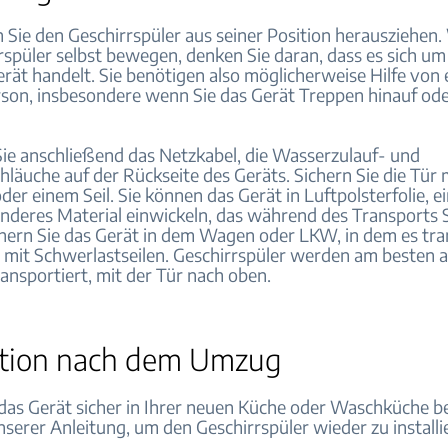
n Sie den Geschirrspüler aus seiner Position herausziehen
rspüler selbst bewegen, denken Sie daran, dass es sich um
rät handelt. Sie benötigen also möglicherweise Hilfe von 
son, insbesondere wenn Sie das Gerät Treppen hinauf od
Sie anschließend das Netzkabel, die Wasserzulauf- und
läuche auf der Rückseite des Geräts. Sichern Sie die Tür 
er einem Seil. Sie können das Gerät in Luftpolsterfolie, e
 anderes Material einwickeln, das während des Transports
chern Sie das Gerät in dem Wagen oder LKW, in dem es tra
, mit Schwerlastseilen. Geschirrspüler werden am besten a
ransportiert, mit der Tür nach oben.
lation nach dem Umzug
 das Gerät sicher in Ihrer neuen Küche oder Waschküche be
nserer Anleitung, um den Geschirrspüler wieder zu installi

+ + + +

• **What you will do**
Each line of the records above that contains the word "Geschirrspüler" should be counted; give the resulting number without further words.

• **Response area**
3